## Information shown
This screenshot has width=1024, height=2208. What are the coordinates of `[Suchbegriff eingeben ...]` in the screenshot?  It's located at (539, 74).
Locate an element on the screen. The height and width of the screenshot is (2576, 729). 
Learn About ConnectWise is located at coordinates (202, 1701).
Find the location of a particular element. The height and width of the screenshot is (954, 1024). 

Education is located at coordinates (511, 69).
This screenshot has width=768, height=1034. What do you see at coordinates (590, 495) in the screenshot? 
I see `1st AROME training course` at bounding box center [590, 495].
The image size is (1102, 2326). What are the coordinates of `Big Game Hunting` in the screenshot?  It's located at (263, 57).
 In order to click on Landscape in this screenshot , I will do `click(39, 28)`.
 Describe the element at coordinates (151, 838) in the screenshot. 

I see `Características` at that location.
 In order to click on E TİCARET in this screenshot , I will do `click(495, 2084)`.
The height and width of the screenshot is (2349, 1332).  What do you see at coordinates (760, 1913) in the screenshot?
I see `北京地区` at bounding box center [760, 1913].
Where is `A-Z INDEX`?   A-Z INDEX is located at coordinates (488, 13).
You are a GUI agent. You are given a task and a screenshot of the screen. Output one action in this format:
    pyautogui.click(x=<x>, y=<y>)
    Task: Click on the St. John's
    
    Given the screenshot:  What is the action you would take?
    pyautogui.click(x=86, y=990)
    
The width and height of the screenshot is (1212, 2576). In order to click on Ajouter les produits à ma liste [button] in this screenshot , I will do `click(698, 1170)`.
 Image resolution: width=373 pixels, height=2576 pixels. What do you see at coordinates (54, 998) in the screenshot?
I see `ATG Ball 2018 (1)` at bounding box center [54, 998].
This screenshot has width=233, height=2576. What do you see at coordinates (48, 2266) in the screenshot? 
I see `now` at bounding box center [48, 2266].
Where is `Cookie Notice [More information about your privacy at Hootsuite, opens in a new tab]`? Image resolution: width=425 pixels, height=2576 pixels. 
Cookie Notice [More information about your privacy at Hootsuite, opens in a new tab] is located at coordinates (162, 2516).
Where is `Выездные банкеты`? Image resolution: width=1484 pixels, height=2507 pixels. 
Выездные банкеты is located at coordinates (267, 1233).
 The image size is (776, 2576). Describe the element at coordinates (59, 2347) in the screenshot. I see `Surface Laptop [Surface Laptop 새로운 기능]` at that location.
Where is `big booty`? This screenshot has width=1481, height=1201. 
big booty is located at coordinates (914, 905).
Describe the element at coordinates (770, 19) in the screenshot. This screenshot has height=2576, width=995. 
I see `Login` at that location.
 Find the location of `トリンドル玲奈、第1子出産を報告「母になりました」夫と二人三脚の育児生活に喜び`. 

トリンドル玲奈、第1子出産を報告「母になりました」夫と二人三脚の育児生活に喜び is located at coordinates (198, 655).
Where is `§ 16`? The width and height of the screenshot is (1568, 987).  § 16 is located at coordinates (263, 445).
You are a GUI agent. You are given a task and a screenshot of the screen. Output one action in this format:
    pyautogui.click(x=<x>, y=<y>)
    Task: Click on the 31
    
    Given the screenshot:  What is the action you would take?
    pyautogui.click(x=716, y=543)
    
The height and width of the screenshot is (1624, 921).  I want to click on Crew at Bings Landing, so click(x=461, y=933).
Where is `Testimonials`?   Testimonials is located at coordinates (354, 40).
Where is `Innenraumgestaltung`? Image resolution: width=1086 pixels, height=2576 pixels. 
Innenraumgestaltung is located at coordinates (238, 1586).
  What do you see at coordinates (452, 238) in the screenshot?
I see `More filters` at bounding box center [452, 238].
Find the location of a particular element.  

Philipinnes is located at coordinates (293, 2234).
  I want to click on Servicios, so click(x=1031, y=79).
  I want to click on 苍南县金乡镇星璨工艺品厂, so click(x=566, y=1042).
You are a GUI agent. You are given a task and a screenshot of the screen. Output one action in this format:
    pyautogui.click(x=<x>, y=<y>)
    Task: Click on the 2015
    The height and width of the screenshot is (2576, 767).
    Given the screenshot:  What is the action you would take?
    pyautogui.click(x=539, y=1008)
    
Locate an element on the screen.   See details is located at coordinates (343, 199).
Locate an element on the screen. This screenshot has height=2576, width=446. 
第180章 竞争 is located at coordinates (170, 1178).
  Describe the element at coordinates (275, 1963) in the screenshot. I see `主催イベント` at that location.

## Task to carry out
Write out all the entries exactly.

## Exercise output
This screenshot has width=1024, height=2208. What are the coordinates of `[Suchbegriff eingeben ...]` in the screenshot?  It's located at (539, 74).
Locate an element on the screen. The height and width of the screenshot is (2576, 729). 
Learn About ConnectWise is located at coordinates (202, 1701).
Find the location of a particular element. The height and width of the screenshot is (954, 1024). 

Education is located at coordinates (511, 69).
This screenshot has width=768, height=1034. What do you see at coordinates (590, 495) in the screenshot? 
I see `1st AROME training course` at bounding box center [590, 495].
The image size is (1102, 2326). What are the coordinates of `Big Game Hunting` in the screenshot?  It's located at (263, 57).
 In order to click on Landscape in this screenshot , I will do `click(39, 28)`.
 Describe the element at coordinates (151, 838) in the screenshot. 

I see `Características` at that location.
 In order to click on E TİCARET in this screenshot , I will do `click(495, 2084)`.
The height and width of the screenshot is (2349, 1332).  What do you see at coordinates (760, 1913) in the screenshot?
I see `北京地区` at bounding box center [760, 1913].
Where is `A-Z INDEX`?   A-Z INDEX is located at coordinates (488, 13).
You are a GUI agent. You are given a task and a screenshot of the screen. Output one action in this format:
    pyautogui.click(x=<x>, y=<y>)
    Task: Click on the St. John's
    
    Given the screenshot:  What is the action you would take?
    pyautogui.click(x=86, y=990)
    
The width and height of the screenshot is (1212, 2576). In order to click on Ajouter les produits à ma liste [button] in this screenshot , I will do `click(698, 1170)`.
 Image resolution: width=373 pixels, height=2576 pixels. What do you see at coordinates (54, 998) in the screenshot?
I see `ATG Ball 2018 (1)` at bounding box center [54, 998].
This screenshot has width=233, height=2576. What do you see at coordinates (48, 2266) in the screenshot? 
I see `now` at bounding box center [48, 2266].
Where is `Cookie Notice [More information about your privacy at Hootsuite, opens in a new tab]`? Image resolution: width=425 pixels, height=2576 pixels. 
Cookie Notice [More information about your privacy at Hootsuite, opens in a new tab] is located at coordinates (162, 2516).
Where is `Выездные банкеты`? Image resolution: width=1484 pixels, height=2507 pixels. 
Выездные банкеты is located at coordinates (267, 1233).
 The image size is (776, 2576). Describe the element at coordinates (59, 2347) in the screenshot. I see `Surface Laptop [Surface Laptop 새로운 기능]` at that location.
Where is `big booty`? This screenshot has width=1481, height=1201. 
big booty is located at coordinates (914, 905).
Describe the element at coordinates (770, 19) in the screenshot. This screenshot has height=2576, width=995. 
I see `Login` at that location.
 Find the location of `トリンドル玲奈、第1子出産を報告「母になりました」夫と二人三脚の育児生活に喜び`. 

トリンドル玲奈、第1子出産を報告「母になりました」夫と二人三脚の育児生活に喜び is located at coordinates (198, 655).
Where is `§ 16`? The width and height of the screenshot is (1568, 987).  § 16 is located at coordinates (263, 445).
You are a GUI agent. You are given a task and a screenshot of the screen. Output one action in this format:
    pyautogui.click(x=<x>, y=<y>)
    Task: Click on the 31
    
    Given the screenshot:  What is the action you would take?
    pyautogui.click(x=716, y=543)
    
The height and width of the screenshot is (1624, 921).  I want to click on Crew at Bings Landing, so click(x=461, y=933).
Where is `Testimonials`?   Testimonials is located at coordinates (354, 40).
Where is `Innenraumgestaltung`? Image resolution: width=1086 pixels, height=2576 pixels. 
Innenraumgestaltung is located at coordinates (238, 1586).
  What do you see at coordinates (452, 238) in the screenshot?
I see `More filters` at bounding box center [452, 238].
Find the location of a particular element.  

Philipinnes is located at coordinates (293, 2234).
  I want to click on Servicios, so click(x=1031, y=79).
  I want to click on 苍南县金乡镇星璨工艺品厂, so click(x=566, y=1042).
You are a GUI agent. You are given a task and a screenshot of the screen. Output one action in this format:
    pyautogui.click(x=<x>, y=<y>)
    Task: Click on the 2015
    The height and width of the screenshot is (2576, 767).
    Given the screenshot:  What is the action you would take?
    pyautogui.click(x=539, y=1008)
    
Locate an element on the screen.   See details is located at coordinates (343, 199).
Locate an element on the screen. This screenshot has height=2576, width=446. 
第180章 竞争 is located at coordinates (170, 1178).
  Describe the element at coordinates (275, 1963) in the screenshot. I see `主催イベント` at that location.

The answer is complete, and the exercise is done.